Segundo a Setransp, se a prefeitura de Curitiba não fizer o repasse do dinheiro nos próximos dias, poderá haver uma paralisação no sistema por falta de condições de manter os serviços. O sindicato informou ainda que, por diversas vezes, sem sucesso, foram requisitados encontros com o prefeito Gustavo Fruet para discutir a questão, mas nada foi agendado.

Em nota, por fim, o Setransp informou que “sem dinheiro, dívidas acabam sendo pagas após seu vencimento, acarretando o pagamento de multa e juros, que as empresas estão assumindo sozinhas para não prejudicar o sistema – pois a Urbs não paga qualquer acréscimo de juros ou multa sobre os valores repassados em atraso”.

Apesar da Urbs, que gerencia o sistema, alegar que o montante em atraso é inferior ao lucro –, as Empresas de Ônibus de Curitiba e Região Metropolitana informam que operam com prejuízo há anos, conforme apontam periodicamente em seus demonstrativos e balanços contábeis devidamente protocolados na Urbs.

Outro lado

A prefeitura de Curitiba admite que vem atrasando o repasse, mas fala que vem pagando o que é possível. Atribuiu ainda que a demora acontece em razão dos atrasos sucessivos no repasse do subsídio do governo do Paraná.
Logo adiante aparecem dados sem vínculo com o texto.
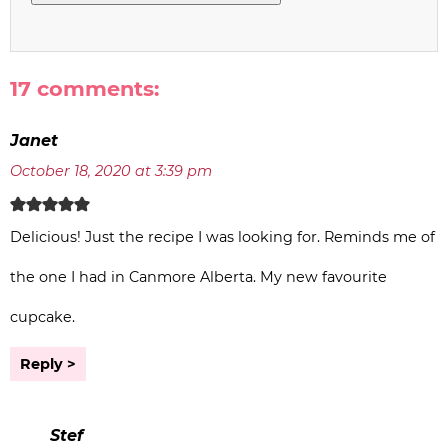
17 comments:
Janet
October 18, 2020 at 3:39 pm
Delicious! Just the recipe I was looking for. Reminds me of
the one I had in Canmore Alberta. My new favourite
cupcake.
Reply
Stef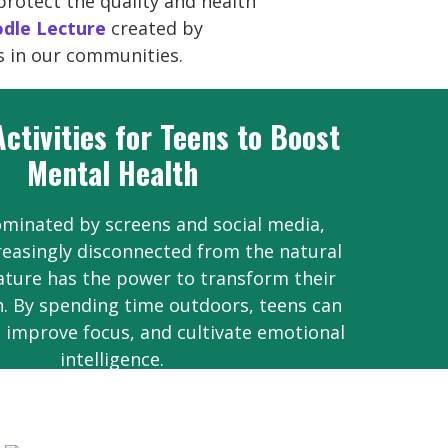
protect the quality and health
dle Lecture
created by
s in our communities.
ctivities for Teens to Boost
Mental Health
ominated by screens and social media,
reasingly disconnected from the natural
nature has the power to transform their
. By spending time outdoors, teens can
, improve focus, and cultivate emotional
intelligence.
Em nota, reproduzida aqui na íntegra, diz, porém, estranhar as alegações da Setransp:

“Com relação à nota divulgada pelo SETRANSP informando pedido judicial, relativo aos atrasos nos repasses às operadoras do transporte coletivo da RIT,a URBS estranha:

1 – Que o pedido responsabilize apenas a URBS, quando o serviço envolve operações metropolitanas, objeto de convênio com a COMEC a qual tem a responsabilidade de repassar mensalmente recursos para subsidiar tal operação e que, sistematicamente, tem atrasado tais repasses.

2 – A alegação de riscos no pagamento das responsabilidades trabalhistas. Desde janeiro as empresas já receberam (adiantados) cerca R$ 16 milhões para pagamento do 13º dos seus trabalhadores

3 – A alegação de prejuízos e a falta de recursos para outras obrigações próprias de suas operações. Desde janeiro elas já receberam cerca de R$ 30 milhões para pagar os impostos exclusivos, entre os quais, está o imposto de renda.

4 – Que as empresas aleguem que R$ 9,6 milhões representam 42% de suas receitas mensais. Tais receitas são em média de R$ 79,4 milhões por mês, dos quais cerca de R$ 36 milhões entra direto no caixa das empresas. Ou seja, tal valor é de apenas 12% da receita média mensal.”, encerra a Urbs em nota.